— YOUR TASK —
Beginning with the line that holds "Mask stomach.", please retype each line through the end of the listing below, both ends included, and nothing more.

### RECORDS PROVIDED ###

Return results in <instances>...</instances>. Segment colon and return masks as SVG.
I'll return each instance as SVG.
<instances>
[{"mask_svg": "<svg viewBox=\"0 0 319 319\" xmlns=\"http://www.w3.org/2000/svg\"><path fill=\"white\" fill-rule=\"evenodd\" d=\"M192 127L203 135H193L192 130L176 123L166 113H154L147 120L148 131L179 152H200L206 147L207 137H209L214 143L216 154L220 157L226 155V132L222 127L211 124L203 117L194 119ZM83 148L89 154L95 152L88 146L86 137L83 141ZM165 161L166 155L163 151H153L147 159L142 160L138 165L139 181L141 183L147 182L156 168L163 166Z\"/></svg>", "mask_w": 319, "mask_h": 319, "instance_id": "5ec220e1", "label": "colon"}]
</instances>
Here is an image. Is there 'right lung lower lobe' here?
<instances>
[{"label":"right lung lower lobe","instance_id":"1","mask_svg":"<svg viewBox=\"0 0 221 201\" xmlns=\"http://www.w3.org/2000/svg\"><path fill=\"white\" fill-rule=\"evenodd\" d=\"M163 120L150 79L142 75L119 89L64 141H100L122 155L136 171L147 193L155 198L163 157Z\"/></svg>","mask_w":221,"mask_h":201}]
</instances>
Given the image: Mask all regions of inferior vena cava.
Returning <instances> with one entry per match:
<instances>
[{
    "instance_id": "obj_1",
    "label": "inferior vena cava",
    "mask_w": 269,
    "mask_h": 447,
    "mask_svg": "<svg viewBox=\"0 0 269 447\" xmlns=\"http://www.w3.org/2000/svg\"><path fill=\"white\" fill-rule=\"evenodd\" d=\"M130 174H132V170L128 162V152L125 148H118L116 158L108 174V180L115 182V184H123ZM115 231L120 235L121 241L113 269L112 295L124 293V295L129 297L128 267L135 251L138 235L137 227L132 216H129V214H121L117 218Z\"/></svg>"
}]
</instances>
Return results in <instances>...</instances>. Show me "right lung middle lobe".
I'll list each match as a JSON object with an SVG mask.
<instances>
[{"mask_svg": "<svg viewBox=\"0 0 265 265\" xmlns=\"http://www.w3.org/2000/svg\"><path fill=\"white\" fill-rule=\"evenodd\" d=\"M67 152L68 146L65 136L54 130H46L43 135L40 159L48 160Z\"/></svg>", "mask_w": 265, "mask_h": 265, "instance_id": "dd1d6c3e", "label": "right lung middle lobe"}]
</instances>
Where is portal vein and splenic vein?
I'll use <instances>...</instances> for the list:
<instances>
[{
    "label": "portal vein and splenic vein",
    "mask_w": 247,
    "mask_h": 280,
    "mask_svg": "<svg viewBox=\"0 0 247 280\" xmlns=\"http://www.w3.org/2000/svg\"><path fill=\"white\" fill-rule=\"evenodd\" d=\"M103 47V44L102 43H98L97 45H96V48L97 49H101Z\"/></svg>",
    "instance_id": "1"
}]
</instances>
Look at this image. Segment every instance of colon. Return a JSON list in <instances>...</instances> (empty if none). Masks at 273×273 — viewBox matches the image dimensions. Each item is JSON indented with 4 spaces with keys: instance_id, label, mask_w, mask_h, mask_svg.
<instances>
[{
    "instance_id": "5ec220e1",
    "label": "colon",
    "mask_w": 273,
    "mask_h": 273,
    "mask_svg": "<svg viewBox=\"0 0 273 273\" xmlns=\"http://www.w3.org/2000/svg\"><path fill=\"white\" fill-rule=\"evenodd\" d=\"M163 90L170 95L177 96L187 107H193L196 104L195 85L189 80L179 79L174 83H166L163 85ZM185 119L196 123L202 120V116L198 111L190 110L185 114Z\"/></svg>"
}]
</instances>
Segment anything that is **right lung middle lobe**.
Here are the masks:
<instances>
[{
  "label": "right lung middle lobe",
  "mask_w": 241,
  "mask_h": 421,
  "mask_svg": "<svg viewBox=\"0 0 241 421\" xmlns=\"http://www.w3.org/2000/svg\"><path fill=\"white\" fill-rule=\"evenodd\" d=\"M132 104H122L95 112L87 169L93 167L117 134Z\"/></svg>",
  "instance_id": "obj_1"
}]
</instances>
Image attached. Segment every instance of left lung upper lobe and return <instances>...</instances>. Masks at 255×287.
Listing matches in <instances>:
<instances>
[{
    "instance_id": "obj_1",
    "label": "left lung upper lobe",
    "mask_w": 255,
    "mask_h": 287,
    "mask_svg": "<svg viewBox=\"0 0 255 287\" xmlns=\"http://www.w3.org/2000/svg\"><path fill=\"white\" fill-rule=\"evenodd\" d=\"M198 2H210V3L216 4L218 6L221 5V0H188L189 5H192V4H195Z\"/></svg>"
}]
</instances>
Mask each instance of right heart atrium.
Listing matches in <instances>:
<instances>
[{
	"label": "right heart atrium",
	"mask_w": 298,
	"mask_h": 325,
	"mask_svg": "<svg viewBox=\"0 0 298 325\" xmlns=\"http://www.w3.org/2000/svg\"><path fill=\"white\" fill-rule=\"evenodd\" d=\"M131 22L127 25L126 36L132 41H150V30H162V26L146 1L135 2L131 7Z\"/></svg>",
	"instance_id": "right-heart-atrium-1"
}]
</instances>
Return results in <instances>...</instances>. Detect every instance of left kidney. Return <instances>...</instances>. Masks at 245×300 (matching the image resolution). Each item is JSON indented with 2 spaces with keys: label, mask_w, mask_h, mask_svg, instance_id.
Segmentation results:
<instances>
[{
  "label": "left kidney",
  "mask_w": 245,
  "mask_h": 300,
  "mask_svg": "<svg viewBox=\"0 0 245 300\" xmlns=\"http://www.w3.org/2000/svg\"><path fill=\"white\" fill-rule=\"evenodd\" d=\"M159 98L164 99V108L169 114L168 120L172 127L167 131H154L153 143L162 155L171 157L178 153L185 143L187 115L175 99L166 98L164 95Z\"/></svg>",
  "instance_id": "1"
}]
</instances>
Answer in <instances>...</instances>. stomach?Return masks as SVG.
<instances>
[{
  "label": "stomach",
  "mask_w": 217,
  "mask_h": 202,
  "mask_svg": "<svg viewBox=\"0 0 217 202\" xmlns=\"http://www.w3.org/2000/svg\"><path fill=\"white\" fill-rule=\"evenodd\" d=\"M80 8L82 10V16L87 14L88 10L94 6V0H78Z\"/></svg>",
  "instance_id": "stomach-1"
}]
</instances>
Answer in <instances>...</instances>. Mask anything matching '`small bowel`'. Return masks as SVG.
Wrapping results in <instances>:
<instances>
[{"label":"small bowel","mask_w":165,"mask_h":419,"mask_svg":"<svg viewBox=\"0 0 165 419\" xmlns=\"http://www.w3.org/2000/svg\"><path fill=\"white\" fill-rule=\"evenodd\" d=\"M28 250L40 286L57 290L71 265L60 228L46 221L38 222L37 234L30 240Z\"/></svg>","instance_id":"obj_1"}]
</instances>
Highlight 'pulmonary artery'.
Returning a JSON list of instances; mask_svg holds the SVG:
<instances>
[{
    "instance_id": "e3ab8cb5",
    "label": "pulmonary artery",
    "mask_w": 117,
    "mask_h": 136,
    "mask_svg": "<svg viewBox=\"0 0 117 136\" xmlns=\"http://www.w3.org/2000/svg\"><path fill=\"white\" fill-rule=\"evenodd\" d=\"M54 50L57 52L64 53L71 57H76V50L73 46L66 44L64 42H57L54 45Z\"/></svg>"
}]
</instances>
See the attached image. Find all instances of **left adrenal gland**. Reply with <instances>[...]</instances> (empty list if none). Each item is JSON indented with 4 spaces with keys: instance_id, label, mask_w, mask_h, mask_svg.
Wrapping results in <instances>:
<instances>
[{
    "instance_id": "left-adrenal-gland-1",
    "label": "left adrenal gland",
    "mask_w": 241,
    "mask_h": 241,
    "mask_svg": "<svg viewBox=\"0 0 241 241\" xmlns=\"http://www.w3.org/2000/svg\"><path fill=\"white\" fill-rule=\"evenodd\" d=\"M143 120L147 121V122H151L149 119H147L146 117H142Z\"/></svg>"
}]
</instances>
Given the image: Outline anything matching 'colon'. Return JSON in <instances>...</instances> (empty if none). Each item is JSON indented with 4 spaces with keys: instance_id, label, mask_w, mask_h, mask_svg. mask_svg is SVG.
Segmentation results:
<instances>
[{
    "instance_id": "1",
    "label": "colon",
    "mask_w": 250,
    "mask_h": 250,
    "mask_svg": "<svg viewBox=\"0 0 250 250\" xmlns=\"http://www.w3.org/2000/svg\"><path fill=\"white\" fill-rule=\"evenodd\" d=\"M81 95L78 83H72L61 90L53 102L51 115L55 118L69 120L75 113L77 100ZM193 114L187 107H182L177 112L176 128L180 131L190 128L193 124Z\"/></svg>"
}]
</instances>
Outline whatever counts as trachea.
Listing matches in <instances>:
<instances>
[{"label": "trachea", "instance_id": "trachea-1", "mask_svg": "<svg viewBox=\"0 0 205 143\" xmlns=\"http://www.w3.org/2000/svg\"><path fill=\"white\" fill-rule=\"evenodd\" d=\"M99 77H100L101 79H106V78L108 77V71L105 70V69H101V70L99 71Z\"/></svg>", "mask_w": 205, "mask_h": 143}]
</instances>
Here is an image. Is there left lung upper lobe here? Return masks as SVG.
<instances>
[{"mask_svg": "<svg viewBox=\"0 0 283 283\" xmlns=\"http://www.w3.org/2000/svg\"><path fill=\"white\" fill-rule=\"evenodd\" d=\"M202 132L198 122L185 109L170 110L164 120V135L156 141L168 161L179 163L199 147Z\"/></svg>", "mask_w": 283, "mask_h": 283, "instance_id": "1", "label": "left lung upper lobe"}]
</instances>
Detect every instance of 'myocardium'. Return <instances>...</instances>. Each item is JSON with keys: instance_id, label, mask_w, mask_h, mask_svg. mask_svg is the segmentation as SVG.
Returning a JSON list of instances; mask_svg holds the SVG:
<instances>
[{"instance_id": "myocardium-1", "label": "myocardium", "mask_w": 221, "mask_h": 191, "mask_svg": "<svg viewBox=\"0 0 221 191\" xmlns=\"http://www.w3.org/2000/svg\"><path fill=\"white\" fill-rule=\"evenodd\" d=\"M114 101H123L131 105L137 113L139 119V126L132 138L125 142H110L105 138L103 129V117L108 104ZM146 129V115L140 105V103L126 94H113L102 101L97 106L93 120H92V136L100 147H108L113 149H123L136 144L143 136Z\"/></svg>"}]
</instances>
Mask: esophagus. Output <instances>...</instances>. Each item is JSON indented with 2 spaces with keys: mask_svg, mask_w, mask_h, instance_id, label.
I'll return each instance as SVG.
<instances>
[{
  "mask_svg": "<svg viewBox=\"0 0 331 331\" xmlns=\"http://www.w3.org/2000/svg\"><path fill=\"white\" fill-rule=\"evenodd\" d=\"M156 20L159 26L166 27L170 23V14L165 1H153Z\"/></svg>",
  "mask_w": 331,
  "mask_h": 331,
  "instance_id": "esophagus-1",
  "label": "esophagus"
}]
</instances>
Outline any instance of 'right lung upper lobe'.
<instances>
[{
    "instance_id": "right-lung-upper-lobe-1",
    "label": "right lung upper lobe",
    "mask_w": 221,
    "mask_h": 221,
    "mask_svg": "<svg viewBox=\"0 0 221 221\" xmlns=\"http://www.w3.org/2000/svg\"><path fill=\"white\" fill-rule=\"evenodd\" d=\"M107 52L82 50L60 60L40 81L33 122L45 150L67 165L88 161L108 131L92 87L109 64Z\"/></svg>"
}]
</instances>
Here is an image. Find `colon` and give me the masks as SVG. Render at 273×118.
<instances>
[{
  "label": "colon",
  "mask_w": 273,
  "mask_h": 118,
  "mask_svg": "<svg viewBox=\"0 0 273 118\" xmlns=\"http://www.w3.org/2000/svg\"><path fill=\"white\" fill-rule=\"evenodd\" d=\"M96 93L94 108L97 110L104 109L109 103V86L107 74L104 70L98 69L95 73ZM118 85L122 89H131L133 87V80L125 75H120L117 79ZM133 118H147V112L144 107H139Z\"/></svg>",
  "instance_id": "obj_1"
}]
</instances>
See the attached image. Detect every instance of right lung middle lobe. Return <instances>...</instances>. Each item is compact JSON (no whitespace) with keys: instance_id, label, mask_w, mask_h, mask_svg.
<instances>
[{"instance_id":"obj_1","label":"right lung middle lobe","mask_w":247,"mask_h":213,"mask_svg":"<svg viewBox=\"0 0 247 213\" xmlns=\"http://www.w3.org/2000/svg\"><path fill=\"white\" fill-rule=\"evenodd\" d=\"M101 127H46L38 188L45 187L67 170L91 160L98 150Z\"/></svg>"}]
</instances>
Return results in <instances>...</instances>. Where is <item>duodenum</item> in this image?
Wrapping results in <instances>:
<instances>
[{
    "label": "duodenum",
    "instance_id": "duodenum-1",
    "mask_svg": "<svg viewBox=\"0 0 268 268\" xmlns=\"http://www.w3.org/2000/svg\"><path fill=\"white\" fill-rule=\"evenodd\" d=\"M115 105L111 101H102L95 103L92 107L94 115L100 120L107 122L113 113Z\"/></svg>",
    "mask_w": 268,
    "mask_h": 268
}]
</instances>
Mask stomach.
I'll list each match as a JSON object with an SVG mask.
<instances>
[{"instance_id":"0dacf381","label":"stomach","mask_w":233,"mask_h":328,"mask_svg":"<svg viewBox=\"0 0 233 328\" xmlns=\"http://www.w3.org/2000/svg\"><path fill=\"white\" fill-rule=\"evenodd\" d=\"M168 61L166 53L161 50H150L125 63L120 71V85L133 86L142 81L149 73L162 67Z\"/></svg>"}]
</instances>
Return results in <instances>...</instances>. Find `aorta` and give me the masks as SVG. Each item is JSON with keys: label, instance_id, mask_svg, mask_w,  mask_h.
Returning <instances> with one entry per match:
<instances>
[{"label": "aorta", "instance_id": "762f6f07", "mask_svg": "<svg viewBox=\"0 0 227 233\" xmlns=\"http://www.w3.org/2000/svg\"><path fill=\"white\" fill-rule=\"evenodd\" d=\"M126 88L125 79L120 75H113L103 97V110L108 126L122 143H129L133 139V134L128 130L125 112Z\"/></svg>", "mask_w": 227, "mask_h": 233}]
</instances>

###

— REPLY TO THE TASK —
Mask stomach.
I'll list each match as a JSON object with an SVG mask.
<instances>
[{"instance_id":"0dacf381","label":"stomach","mask_w":233,"mask_h":328,"mask_svg":"<svg viewBox=\"0 0 233 328\" xmlns=\"http://www.w3.org/2000/svg\"><path fill=\"white\" fill-rule=\"evenodd\" d=\"M168 61L166 53L161 50H150L125 63L120 71V85L133 86L142 81L149 73L162 67Z\"/></svg>"}]
</instances>
Return results in <instances>...</instances>. Find `aorta` and give me the masks as SVG. Each item is JSON with keys: label, instance_id, mask_svg, mask_w,  mask_h.
Returning <instances> with one entry per match:
<instances>
[{"label": "aorta", "instance_id": "762f6f07", "mask_svg": "<svg viewBox=\"0 0 227 233\" xmlns=\"http://www.w3.org/2000/svg\"><path fill=\"white\" fill-rule=\"evenodd\" d=\"M126 88L125 79L120 75H113L103 97V110L108 126L122 143H129L133 139V134L128 130L125 112Z\"/></svg>", "mask_w": 227, "mask_h": 233}]
</instances>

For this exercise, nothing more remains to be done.